Docker swarm ovelay network not working on AWS

Hey guys. So I’m trying to setup swarm on two AWS instances. Everything works except the overlay network. It seems docker isn’t connecting to it at all. I’ve already enabled all the necessary ports in the security group for both instances on the AWS console. Doing a tcp dump on the port 4789 displays no traffic at all. But it displays traffic for port 2377 and port 7946.
I’ve tried the configuration on docker 19.03.4-ce and also 18.06.3-ce but I still get the same result.

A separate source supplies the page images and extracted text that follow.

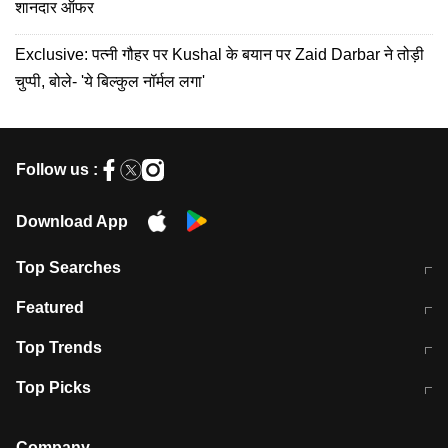
शानदार ऑफर
Exclusive: पत्नी गौहर पर Kushal के बयान पर Zaid Darbar ने तोड़ी
चुप्पी, बोले- 'ये बिल्कुल नॉर्मल लगा'
Follow us :
Download App
Top Searches
मुंबई में लगे 'जेन जी' के पोस्टर, लिखा- 'मैं
मानसून में वायरल इंफ्केशन से बचाव करेंगी ये
Featured
विद्यार्थियों के साथ हूं
होममेड़ ड्रिंक
10 अगस्त को विधानसभा का घेराव करेंगे
Pune News: प्राइवेट स्कूल में दर्दनाक
Top Trends
छात्र
हादसा
RBI का नया नियम: अब बैंकों को अपनी सभी
जम्मू-श्रीनगर नेशनल हाईवे पर आज वाहनों
Top Picks
शाखाओं में जमा पर देना होगा एकसमान ब्याज
की आवाजाही पूरी तरह ठप
अगले 14 घंटे दिल्ली-यूपी समेत इन राज्यों में
सोशल मीडिया पर वायरल हुई आईआईटी बॉम्बे
बारिश की चेतावनी
के स्टूडेंट की मार्कशीट
Company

Here’s the output for the manager node for docker info:

    Containers: 1
     Running: 0
     Paused: 0
     Stopped: 1
    Images: 6
    Server Version: 18.06.3-ce
    Storage Driver: overlay2
     Backing Filesystem: extfs
     Supports d_type: true
     Native Overlay Diff: true
    Logging Driver: json-file
    Cgroup Driver: cgroupfs
    Plugins:
     Volume: local
     Network: bridge host macvlan null overlay
     Log: awslogs fluentd gcplogs gelf journald json-file logentries splunk syslog
    Swarm: active
     NodeID: yiyvvk7rcz033eorn9l0rydxd
     Is Manager: true
     ClusterID: y01nnnejg938bz1mtpjj6n1uo
     Managers: 1
     Nodes: 3
     Orchestration:
      Task History Retention Limit: 5
     Raft:
      Snapshot Interval: 10000
      Number of Old Snapshots to Retain: 0
      Heartbeat Tick: 1
      Election Tick: 10
     Dispatcher:
      Heartbeat Period: 5 seconds
     CA Configuration:
      Expiry Duration: 3 months
      Force Rotate: 0
     Autolock Managers: false
     Root Rotation In Progress: false
     Node Address: 18.184.183.97
     Manager Addresses:
      18.184.183.97:2377
    Runtimes: runc
    Default Runtime: runc
    Init Binary: docker-init
    containerd version: 468a545b9edcd5932818eb9de8e72413e616e86e
    runc version: a592beb5bc4c4092b1b1bac971afed27687340c5
    init version: fec3683
    Security Options:
     apparmor
     seccomp
      Profile: default
    Kernel Version: 4.15.0-1052-aws
    Operating System: Ubuntu 18.04.3 LTS
    OSType: linux
    Architecture: x86_64
    CPUs: 1
    Total Memory: 983.9MiB
    Name: ip-172-31-12-68
    ID: 5OQ4:XQZ5:M3ML:WEC5:2WTA:JTXX:ABK6:DYUK:3Z27:R4IH:ECGH:KEYU
    Docker Root Dir: /var/lib/docker
    Debug Mode (client): false
    Debug Mode (server): false
    Registry: https://index.docker.io/v1/
    Labels:
    Experimental: false
    Insecure Registries:
     127.0.0.0/8
    Live Restore Enabled: false

Here’s the output for the worker node:

    Containers: 2
     Running: 1
     Paused: 0
     Stopped: 1
    Images: 3
    Server Version: 18.06.3-ce
    Storage Driver: overlay2
     Backing Filesystem: extfs
     Supports d_type: true
     Native Overlay Diff: true
    Logging Driver: json-file
    Cgroup Driver: cgroupfs
    Plugins:
     Volume: local
     Network: bridge host macvlan null overlay
     Log: awslogs fluentd gcplogs gelf journald json-file logentries splunk syslog
    Swarm: active
     NodeID: t0a1ttjoctmlhqobl1ur5qcwy
     Is Manager: false
     Node Address: 3.120.139.109
     Manager Addresses:
      18.184.183.97:2377
    Runtimes: runc
    Default Runtime: runc
    Init Binary: docker-init
    containerd version: 468a545b9edcd5932818eb9de8e72413e616e86e
    runc version: a592beb5bc4c4092b1b1bac971afed27687340c5
    init version: fec3683
    Security Options:
     apparmor
     seccomp
      Profile: default
    Kernel Version: 4.15.0-1052-aws
    Operating System: Ubuntu 18.04.3 LTS
    OSType: linux
    Architecture: x86_64
    CPUs: 1
    Total Memory: 983.9MiB
    Name: ip-172-31-4-225
    ID: DPB6:5FSV:DTSC:XVI3:Z762:4KJA:QZGE:FPGJ:KFAR:UHBC:L6AH:D2I6
    Docker Root Dir: /var/lib/docker
    Debug Mode (client): false
    Debug Mode (server): false
    Registry: https://index.docker.io/v1/
    Labels:
    Experimental: false
    Insecure Registries:
     127.0.0.0/8
    Live Restore Enabled: false

The interesting thing is the same configuration works on digital ocean with any issues.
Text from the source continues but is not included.